NEVE McIntosh comes from hardy stock. It is a Tuesday morning and the Paisley-born actor is indulging me with a walk down memory lane. We're talking about genealogy and family trees. Both her parents lost their fathers during the Second World War.

Her grandfather on her dad's side, James White, was captured at Dunkirk and later died of pneumonia in a prisoner-of-war camp in Poland. During that time, says the Bodies and Doctor Who star, he attempted a daring escape. "He dressed up as a woman," says Neve.

"They used to dress up and put silly shows on in the camp to entertain themselves and keep morale up." But at 6ft 4in, her strapping grandad stood out like a sore thumb. "He got caught in a coffee shop – his Polish accent wasn't that good – and was dragged back."

Around 10 years ago, when Neve was filming the war movie Spring 1941, she decided to track down his grave. "I thought: 'Well, here I am in Poland. Let me see if I can find out where he is,'" she recalls. "I used a website to look up war graves and found he was buried just outside Gdansk.

"He had been in a really nasty stalag that they had bulldozed and moved the graves. I got to see his grave and pay my respects. I'm the first – and I think still the only one – in my family who has been to do that. It was something I wanted to do for my dad."

Her mum's father, James McIntosh, also died in conflict. "He was killed in action in Italy and was buried in a beautiful graveyard in Faenza," she says.

In her late teens, Neve was backpacking around Italy and called her mother to ask where her grandpa was buried. "I was the first person in my family to go there too. My mum later took my grandmother."

We're reminiscing because family ties are a theme that looms large in her latest TV role. Neve, 47, will return to our screens in BBC Scotland drama Shetland today. She plays a Kate Kilmuir, a woman whose twin sister Lizzie was murdered when they were teenagers.

Two decades on, the man accused of killing her sister has had his conviction quashed and released from prison on appeal. Within 24 hours of his return to Shetland, the body of another young woman is discovered in uncannily similar circumstances to the original murder.

Many locals believe that Thomas Malone, played by Stephen Walters, is responsible for her death. Step forward Detective Inspector Jimmy Perez – the ever-impeccable Douglas Henshall – to sift through the swirling gossip and uncover the truth.

Not everyone has their pitchforks and torches at the ready. In the opening episode viewers will see Neve's character show surprising warmth and empathy towards Malone.

"I don't think she ever truly believed that he did it," she muses. "The way we have played it with the back story is that he was in love with Lizzie, and Kate was in love with him as teenagers. So, it has always been something that she never quite believed that he was capable of doing.

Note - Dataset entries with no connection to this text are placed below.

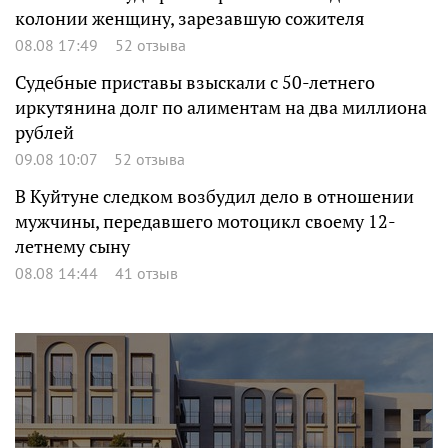
колонии женщину, зарезавшую сожителя
08.08 17:49
52 отзыва
Судебные приставы взыскали с 50-летнего
иркутянина долг по алиментам на два миллиона
рублей
09.08 10:07
52 отзыва
В Куйтуне следком возбудил дело в отношении
мужчины, передавшего мотоцикл своему 12-
летнему сыну
08.08 14:44
41 отзыв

"But there is still the question that hangs over them: did he or did he not? She has gotten rid of her anger. Enough time has passed for her to feel a lot more philosophical and forgiving. She can never quite bring herself to blame him entirely."

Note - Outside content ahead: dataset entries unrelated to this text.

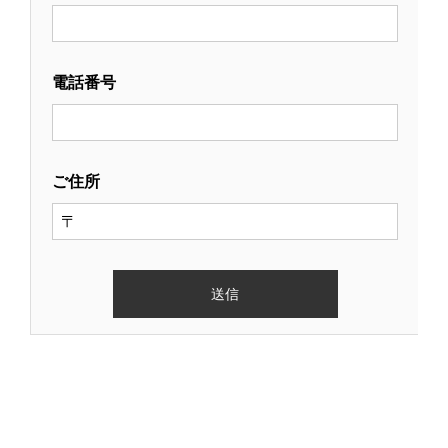
電話番号
ご住所
このフィールドは空のままにしてください。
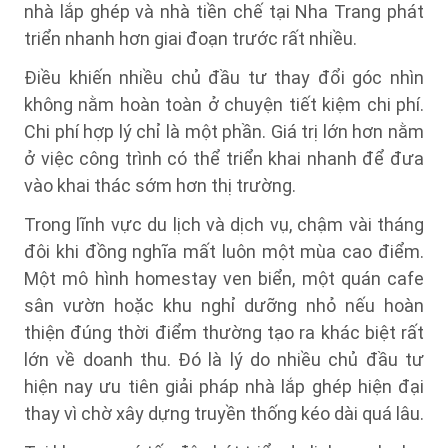
nhà lắp ghép và nhà tiền chế tại Nha Trang phát
triển nhanh hơn giai đoạn trước rất nhiều.
Điều khiến nhiều chủ đầu tư thay đổi góc nhìn
không nằm hoàn toàn ở chuyện tiết kiệm chi phí.
Chi phí hợp lý chỉ là một phần. Giá trị lớn hơn nằm
ở việc công trình có thể triển khai nhanh để đưa
vào khai thác sớm hơn thị trường.
Trong lĩnh vực du lịch và dịch vụ, chậm vài tháng
đôi khi đồng nghĩa mất luôn một mùa cao điểm.
Một mô hình homestay ven biển, một quán cafe
sân vườn hoặc khu nghỉ dưỡng nhỏ nếu hoàn
thiện đúng thời điểm thường tạo ra khác biệt rất
lớn về doanh thu. Đó là lý do nhiều chủ đầu tư
hiện nay ưu tiên giải pháp nhà lắp ghép hiện đại
thay vì chờ xây dựng truyền thống kéo dài quá lâu.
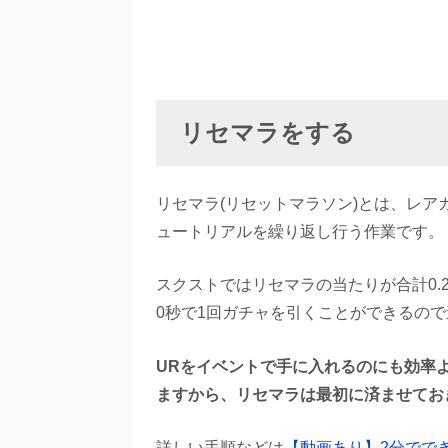
リセマラをする
リセマラ(リセットマラソン)とは、レア
ュートリアルを繰り返し行う作業です。
スクストではリセマラの当たりが合計0.27
0秒で1回ガチャを引くことができるの
URをイベントで手に入れるのにも効率
ますから、リセマラは最初に済ませてお
詳しい手順などは
【動画あり】2分でで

So, who is the killer? Well, there will be a few twists and turns before we find that out but I'm curious how Neve addressed the psyche of playing a surviving twin?

"I remember reading that it is like an amputation and losing a part of yourself in a sense," she says. "I tried to always keep a little gap where Lizzie was, that there was something slightly missing that Kate could never replace.

"There is a lot of confusion over emotions. It is almost like her sister has stepped out of the past and all those memories. You have had this relationship with someone which has ended and there's a massive gap that you can't fill."

Neve, who studied at the Royal Scottish Academy of Music and Drama (now the Royal Conservatoire of Scotland) in Glasgow, clearly enjoyed her time working on the series.

She and Julia Brown – who plays her on-screen daughter Molly ("she is now my surrogate daughter in my head") – did as much sightseeing as they could fit in around filming.

"It was my first time in Shetland," she says. "What a beautiful place and lovely people. I wish I'd had longer to spend up there and really get out to explore," she says. "There were a few things that we had planned to do like whale-watching, but the weather just didn't permit us.

"There was a stormy day when Julia and I went out for a drive in the car to the north. We were getting blown around on the cliffs, you could see stacks and needles sticking out of the sea. It is so dramatic when the weather is like that."

Filming took place last summer and one of the locations used was St Ninian's Isle, the landmark sandy tombolo on the Shetland mainland's south-western coast. "We did a day of filming down at the beautiful beach there," says Neve. "It is stunning. We had the most beautiful weather."

Some of the cast and crew were caught out as sunburn became the order of the day. "We were radioactive and that was with a high factor of sunblock," she laughs. "We were sitting in the hotel bar afterwards having a beer and you could get a rosy glow off all of us."